Our proprietary and partnered products have numerous competitors in the U.S. and abroad including, among others, major pharmaceutical and specialized biotechnology firms, universities and other research institutions that have developed competing products. Many of these competitors have substantially more resources and product development, manufacturing and marketing experience and capabilities than we do. The competitors for Hylenex recombinant include, but are not limited to, Amphastar Pharmaceuticals, Inc.'s product, Amphadase, a bovine (bull) hyaluronidase. For our ENHANZE technology, such competitors may include major pharmaceutical and specialized biotechnology firms. These competitors may develop technologies and products that are more effective, safer, or less costly than our current or future proprietary and partnered products and product candidates or that could render our and our partners' products, technologies and product candidates obsolete or noncompetitive. Additionally, artificial intelligence ("AI") based software is increasingly being used in the biopharmaceutical industry. Use of AI based software may lead to the inadvertent release of confidential proprietary information, which may impact our ability to realize the benefit of our intellectual property.

Our and our partners' ability to earn sufficient returns on proprietary and partnered products will depend in part on the extent to which reimbursement for these products and related treatments will be available from government health administration authorities, private health insurers, managed care organizations and other healthcare providers.
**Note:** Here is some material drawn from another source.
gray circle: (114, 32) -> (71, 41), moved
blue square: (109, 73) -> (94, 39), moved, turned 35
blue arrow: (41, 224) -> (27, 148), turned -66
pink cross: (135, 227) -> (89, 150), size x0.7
Third-party payers are increasingly attempting to limit both the coverage and the level of reimbursement of new drug products to contain costs. Consequently, significant uncertainty exists as to the reimbursement status of newly approved healthcare products. Third-party payers may not establish adequate levels of reimbursement for the products that we and our partners commercialize, which could limit their market acceptance and result in a material adverse effect on our revenues and financial condition. Customer contracts, such as with group purchasing organizations and hospital formularies, will often not offer contract or formulary status without either the lowest price or substantial proven clinical differentiation. If, for example, Hylenex is compared to animal-derived hyaluronidases by these entities, it is possible that neither of these conditions will be met, which could limit market acceptance and result in a material adverse effect on our revenues and financial condition.